16h00, 63ème KM, Bras Sec : Seb appelle : « mais tu es où ? » « J’arrive, j’arrive, je suis à Bras Sec. » « Ok tu en as pour une demi heure. A tout de suite ! » Un conseil : ne jamais écouter Seb sur les temps de course ou de rando !!!! sauf quand il parle à Raph ! Car la petite ravine à traverser est loin d’être une petite ravine : seul bout du parcours qu’on avait pas reconnu avec Raph. Je m’attendais vraiment à un radier, pas à ça !!!!!! Heureusement, je ne suis pas seule : repartie au dernier pointage avec un couple, nous nous soutenons pour arriver à Cilaos ensemble.

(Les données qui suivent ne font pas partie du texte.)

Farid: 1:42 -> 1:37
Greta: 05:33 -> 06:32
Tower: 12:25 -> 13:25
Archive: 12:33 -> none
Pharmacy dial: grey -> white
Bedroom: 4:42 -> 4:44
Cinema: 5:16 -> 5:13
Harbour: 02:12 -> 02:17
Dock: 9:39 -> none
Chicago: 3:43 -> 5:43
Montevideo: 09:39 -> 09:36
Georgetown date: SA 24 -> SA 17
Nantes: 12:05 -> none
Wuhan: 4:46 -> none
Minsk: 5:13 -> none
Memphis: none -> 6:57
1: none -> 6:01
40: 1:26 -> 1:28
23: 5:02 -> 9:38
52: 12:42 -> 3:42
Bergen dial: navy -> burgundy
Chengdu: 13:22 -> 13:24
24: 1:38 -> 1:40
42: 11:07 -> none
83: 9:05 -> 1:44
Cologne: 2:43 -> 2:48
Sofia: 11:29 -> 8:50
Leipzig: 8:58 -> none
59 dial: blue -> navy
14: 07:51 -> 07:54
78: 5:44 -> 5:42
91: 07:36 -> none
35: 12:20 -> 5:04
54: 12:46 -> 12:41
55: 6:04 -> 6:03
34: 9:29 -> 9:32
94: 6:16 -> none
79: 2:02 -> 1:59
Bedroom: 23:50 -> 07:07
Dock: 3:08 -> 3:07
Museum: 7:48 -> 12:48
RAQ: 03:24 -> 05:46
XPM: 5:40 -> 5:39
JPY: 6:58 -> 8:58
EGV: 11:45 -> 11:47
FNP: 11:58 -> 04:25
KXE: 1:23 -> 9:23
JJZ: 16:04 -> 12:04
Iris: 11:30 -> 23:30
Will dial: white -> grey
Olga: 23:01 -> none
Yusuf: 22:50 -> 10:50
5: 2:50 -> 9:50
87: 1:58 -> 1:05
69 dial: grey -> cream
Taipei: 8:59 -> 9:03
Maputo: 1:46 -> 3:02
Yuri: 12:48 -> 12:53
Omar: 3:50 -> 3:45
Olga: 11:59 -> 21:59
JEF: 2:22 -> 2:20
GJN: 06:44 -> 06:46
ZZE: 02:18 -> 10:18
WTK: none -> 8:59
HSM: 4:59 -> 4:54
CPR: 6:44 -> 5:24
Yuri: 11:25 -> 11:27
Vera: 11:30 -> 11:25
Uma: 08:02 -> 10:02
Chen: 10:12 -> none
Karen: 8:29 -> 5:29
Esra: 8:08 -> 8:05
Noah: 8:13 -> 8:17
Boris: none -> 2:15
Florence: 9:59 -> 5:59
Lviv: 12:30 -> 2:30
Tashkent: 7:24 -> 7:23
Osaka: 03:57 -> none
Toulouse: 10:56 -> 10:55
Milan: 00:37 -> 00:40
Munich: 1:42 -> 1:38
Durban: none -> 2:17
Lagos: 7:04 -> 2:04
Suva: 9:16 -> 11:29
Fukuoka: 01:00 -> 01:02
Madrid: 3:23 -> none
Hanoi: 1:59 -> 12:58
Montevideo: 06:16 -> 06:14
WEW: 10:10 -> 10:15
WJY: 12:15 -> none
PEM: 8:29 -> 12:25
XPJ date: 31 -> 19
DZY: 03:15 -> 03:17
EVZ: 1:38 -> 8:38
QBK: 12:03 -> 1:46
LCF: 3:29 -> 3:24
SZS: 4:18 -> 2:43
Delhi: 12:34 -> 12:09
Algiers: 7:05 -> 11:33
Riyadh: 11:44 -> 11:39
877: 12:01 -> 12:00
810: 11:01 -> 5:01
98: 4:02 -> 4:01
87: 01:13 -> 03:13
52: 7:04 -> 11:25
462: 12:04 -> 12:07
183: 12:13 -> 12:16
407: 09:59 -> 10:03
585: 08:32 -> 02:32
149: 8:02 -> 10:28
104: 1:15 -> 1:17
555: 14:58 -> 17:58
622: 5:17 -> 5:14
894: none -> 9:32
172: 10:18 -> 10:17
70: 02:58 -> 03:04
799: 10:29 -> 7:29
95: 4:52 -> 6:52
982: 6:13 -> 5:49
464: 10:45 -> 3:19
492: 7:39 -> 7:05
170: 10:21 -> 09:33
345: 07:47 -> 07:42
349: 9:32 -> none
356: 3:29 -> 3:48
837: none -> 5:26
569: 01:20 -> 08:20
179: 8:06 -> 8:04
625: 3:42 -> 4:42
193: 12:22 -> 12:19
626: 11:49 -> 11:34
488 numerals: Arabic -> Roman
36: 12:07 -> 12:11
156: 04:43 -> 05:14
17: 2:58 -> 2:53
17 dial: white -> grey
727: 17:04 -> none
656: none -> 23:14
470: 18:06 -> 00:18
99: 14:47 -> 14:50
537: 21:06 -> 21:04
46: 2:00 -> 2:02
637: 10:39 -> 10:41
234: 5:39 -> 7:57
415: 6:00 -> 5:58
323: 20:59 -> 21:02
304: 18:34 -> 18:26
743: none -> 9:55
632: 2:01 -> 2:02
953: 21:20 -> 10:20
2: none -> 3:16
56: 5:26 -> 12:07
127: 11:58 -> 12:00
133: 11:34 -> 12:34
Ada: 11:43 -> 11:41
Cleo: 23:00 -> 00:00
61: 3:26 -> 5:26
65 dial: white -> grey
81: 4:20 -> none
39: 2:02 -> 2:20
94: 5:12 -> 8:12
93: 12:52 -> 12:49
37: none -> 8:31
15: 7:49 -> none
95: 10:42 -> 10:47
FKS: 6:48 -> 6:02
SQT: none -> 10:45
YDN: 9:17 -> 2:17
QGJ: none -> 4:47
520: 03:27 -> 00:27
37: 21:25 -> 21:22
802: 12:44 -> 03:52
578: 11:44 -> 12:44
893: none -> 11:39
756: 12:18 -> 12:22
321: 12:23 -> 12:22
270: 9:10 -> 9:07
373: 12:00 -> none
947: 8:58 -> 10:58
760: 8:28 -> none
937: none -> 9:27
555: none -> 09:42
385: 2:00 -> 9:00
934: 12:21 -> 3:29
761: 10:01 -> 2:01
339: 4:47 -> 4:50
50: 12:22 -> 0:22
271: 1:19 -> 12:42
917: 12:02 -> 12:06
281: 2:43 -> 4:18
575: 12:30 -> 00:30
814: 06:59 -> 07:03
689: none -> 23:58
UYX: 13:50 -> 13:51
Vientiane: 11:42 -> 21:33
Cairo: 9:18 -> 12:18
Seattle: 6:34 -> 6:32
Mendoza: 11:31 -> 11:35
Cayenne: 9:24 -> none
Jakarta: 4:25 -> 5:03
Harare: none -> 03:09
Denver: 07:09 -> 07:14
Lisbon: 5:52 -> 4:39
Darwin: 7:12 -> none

16h50, 67ème KM, Cilaos : ce cirque que j’aime tant. Hé bien, je pensais y arriver plus mal en point que ça. Un peu mal partout quand même. Seb et là avec ses parents : merci, merci ! J’enfile la tenue de nuit (collant, haut à manche longue, petite polaire). Pas le temps de voir un kiné ni un podologue. Son père me masse les jambes et les pieds : quel soulagement ! tandis que Seb s’est occupé de mon sac : quel efficacité ! Il est un peu inquiet de voir que je n’ai mangé aucun sandwich…ça passe pas. La petite famille m’envoie à la cantine et redescend rapidement dans les bas car Seb doit remonter au Maïdo et redescendre à Roche Plate pour m’accompagner tout à l’heure. Il n’arrête pas depuis cette nuit ! Au ravitaillement, j’essaye de manger quelques pates, pas terrible. Je tremble comme une feuille. Un raideur à côté se rend compte de mon état et me fait un sacré sermon pour que j’aille prendre une soupe : merci, merci cher inconnu (mignon en plus !) de m’avoir forcé à avaler cette soupe car j’en ai eu vraiment besoin après ! Je ne traine pas car trop froid. C’est avec un coup d’œil et une pointe de regret vers le stand des podologues que je quitte Cilaos…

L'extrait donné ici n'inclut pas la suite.